Your assignment:
Nothing but the records, transcribed verbatim and stripped of images, should appear in the answer.

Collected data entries

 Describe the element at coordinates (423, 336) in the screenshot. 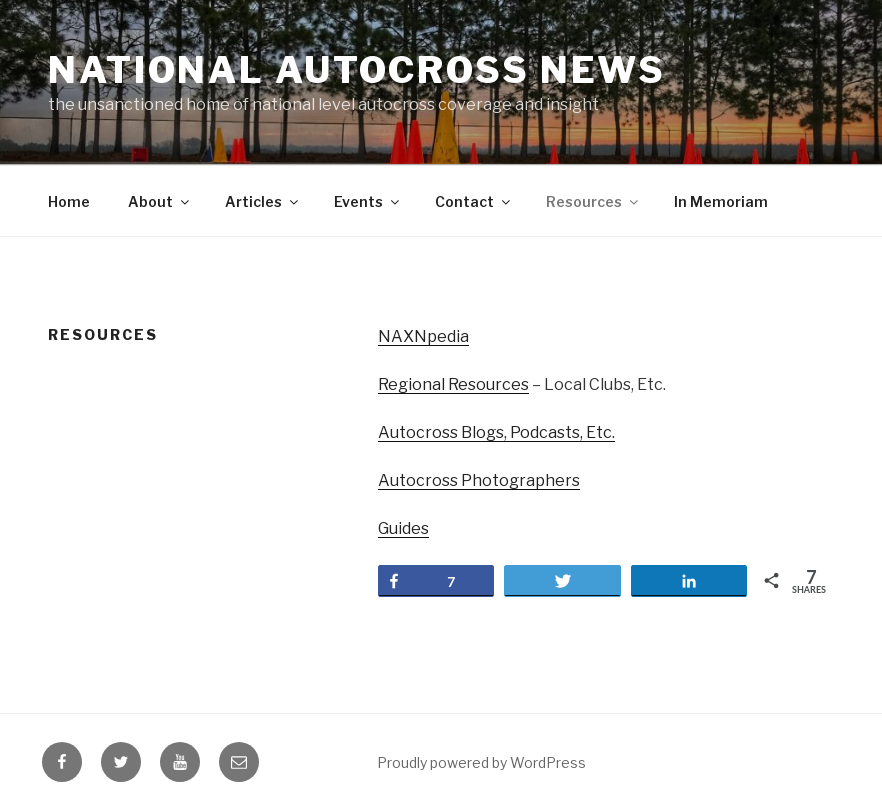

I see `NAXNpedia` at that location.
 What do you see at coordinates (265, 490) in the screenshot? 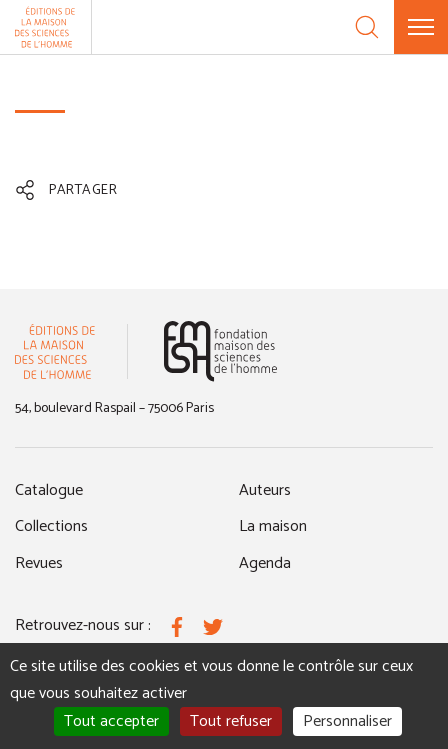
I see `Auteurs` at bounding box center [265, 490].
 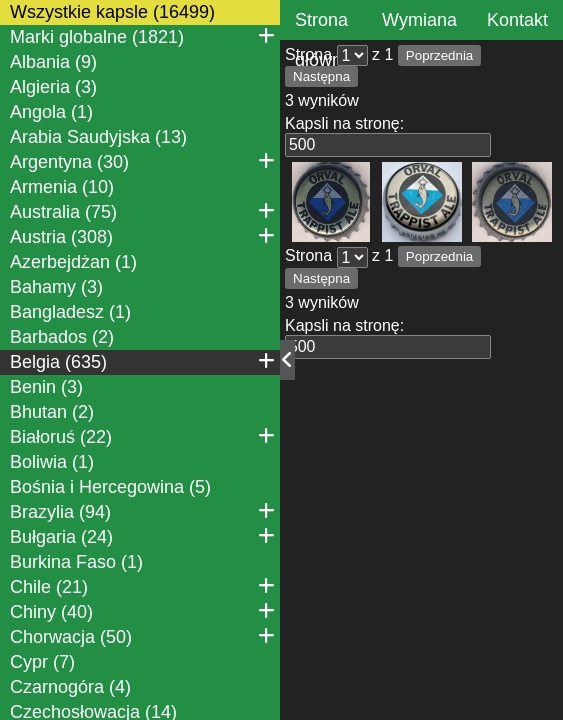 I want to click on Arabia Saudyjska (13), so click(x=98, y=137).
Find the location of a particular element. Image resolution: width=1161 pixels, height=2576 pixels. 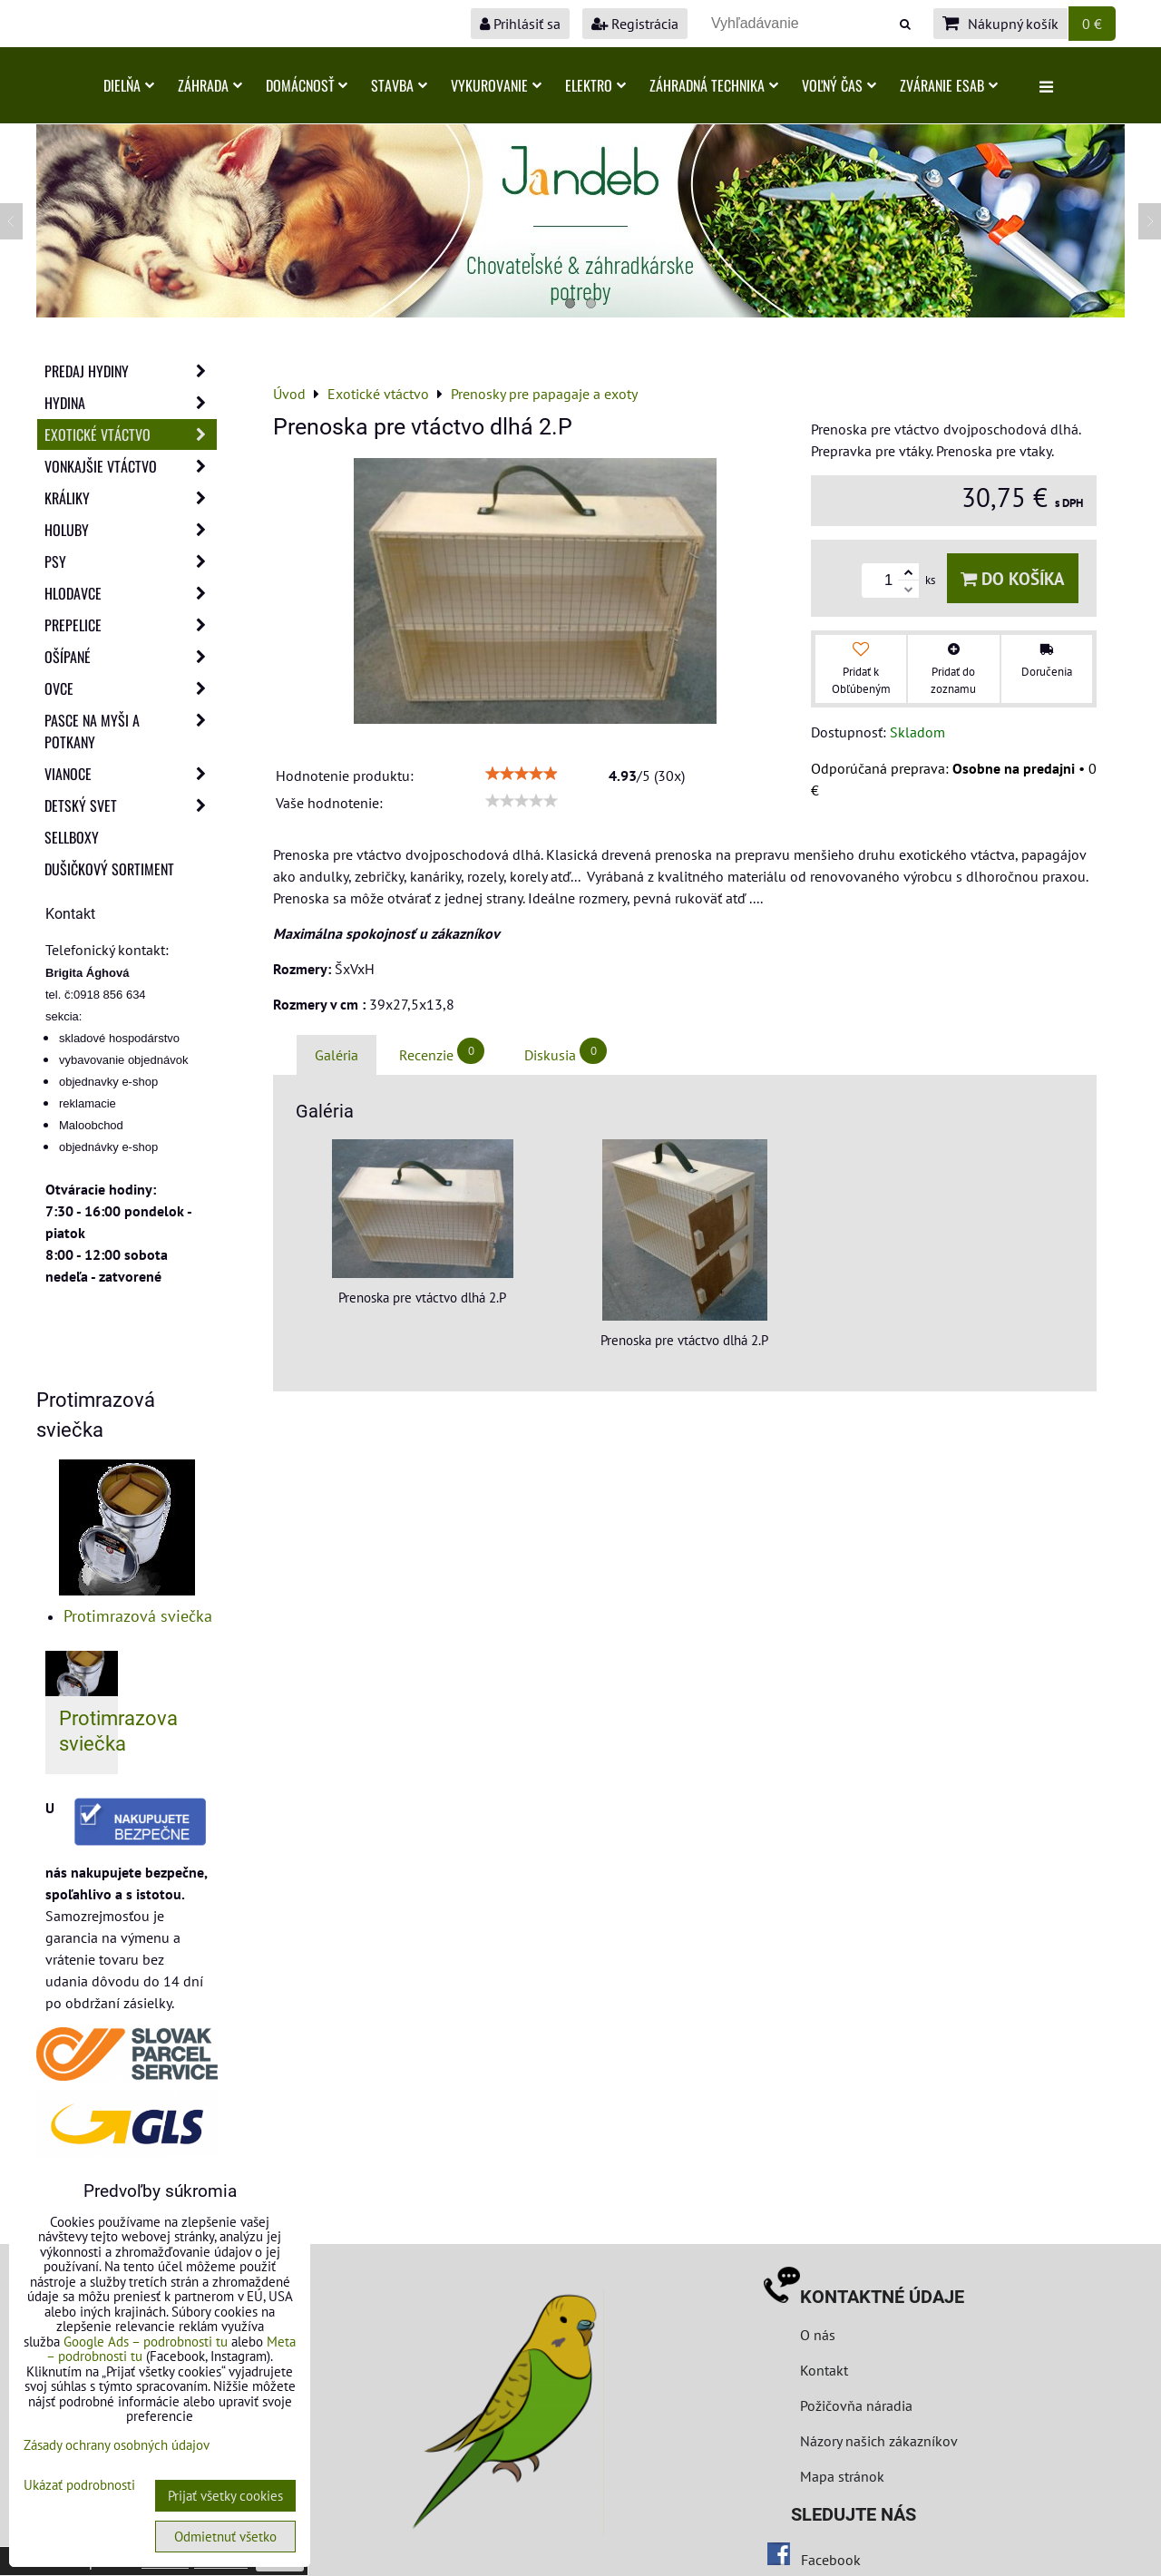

Exercise output:
 Describe the element at coordinates (423, 336) in the screenshot. 

I see `NAXNpedia` at that location.
 What do you see at coordinates (265, 490) in the screenshot? 
I see `Auteurs` at bounding box center [265, 490].
  I want to click on Arabia Saudyjska (13), so click(x=98, y=137).
Find the location of a particular element. Image resolution: width=1161 pixels, height=2576 pixels. 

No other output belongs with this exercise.